Sementara di kubu Gusti Jamhari, yang merasa dirinya masih sah sebagai ketua Koperasi Perjuangan, berpegang dengan keputusan Bupati tahun 2014. Pasalnya, MoU yang dipakai oleh PT. Gemareksa Mekarsari masih belum ada perubahan sampai sekarang.
Menurut Jamhari, “Selain saya memang belum pernah mengundurkan diri dan memang secara administrasi tidak ada dilaksanakannya penggantian pengurus Koperasi Perjuangan khususnya saya selaku ketua, saya mengharapkan hal ini bisa terselesaikan saat pertemuan di pemda hari Senin besok,” ujarnya.
Ijam menambahkan, rancunya di sini, adanya keputusan Bupati Lamandau yang terkesan berkaitan dengan pencabutan atas Keputusan Bupati tahun 2014 Nomor : 188.45/408/IX/HUK/2014 tentang penetapan petani anggota koperasi perjuangan kelurahan Nanga Bulik kecamatan bulik sebagai penerima kontribusi/bagi-hasil pengelola kebun kemitraan dengan PT. Gemareksa Mekarsari di kabupaten Lamandau.
Ironisnya lagi, nama koperasi berubah, yang awalnya dengan nama “Koperasi Perjuangan” menjadi “Koperasi Perjuangan Kita Bersama” secara otomatis Badan Hukum dan AD/ART koperasi inipun semestinya bukan koperasi yang sama lagi, melainkan koperasi baru,” katanya.
“Sebab, jika koperasi yang sama, semestinya pengurus inti koperasi harus mengubah/memperbaharui badan hukumnya melalui Rapat Anggota serta membuat lagi MoU yang baru dengan PT. Gemareksa Mekarsari,” tegasnya.
Ditambah lagi lanjutnya, tuntutan masyarakat Nanga Bulik yang tergabung dengan koperasi Perjuangan Kita Bersama ini terhadap PT Gemareksa Mekarsari adalah lahan 20% untuk masyarakat yang berada di dalam HGU PT Gemareksa Mekarsari.
Suka tidak suka, hal ini menjadi permasalahan lantaran PT Gemareksa Mekarsari hanya bisa mengeluarkan kebun di atas lahan seluas ± 284,23 Hektar saja. Dibelakangan hari diketahui ternyata lahan ini terletak di luar HGU PT. Gemareksa Mekarsari.

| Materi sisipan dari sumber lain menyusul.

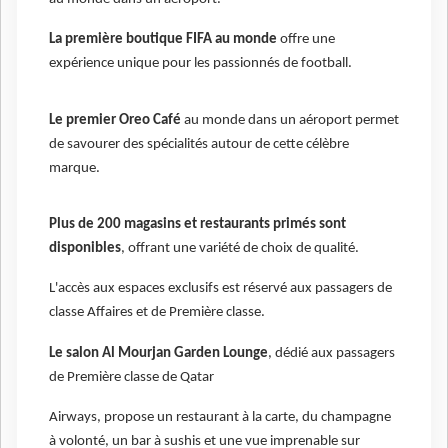
La première boutique FIFA au monde
offre une
expérience unique pour les passionnés de football.
Le premier Oreo Café
au monde dans un aéroport permet
de savourer des spécialités autour de cette célèbre
marque.
Plus de 200 magasins et restaurants primés sont
disponibles
, offrant une variété de choix de qualité.
L'accès aux espaces exclusifs est réservé aux passagers de
classe Affaires et de Première classe.
Le salon Al Mourjan Garden Lounge
, dédié aux passagers
de Première classe de Qatar
Airways, propose un restaurant à la carte, du champagne
à volonté, un bar à sushis et une vue imprenable sur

Tentunya, hal ini membuktikan bahwa dalang kekisruhan di antara masyarakat Nanga Bulik khususnya anggota dari dua koperasi selama ini bermula dari PT Gemareksa Mekarsari.
Namun, yang jadi pertanyaan kenapa hal yang sudah jelas benang merahnya ini, malah pihak pemerintah kabupaten Lamandau terkesan tidak berani berbuat untuk menyelesaikan permasalahan internal masyarakatnya, demikian (Tim).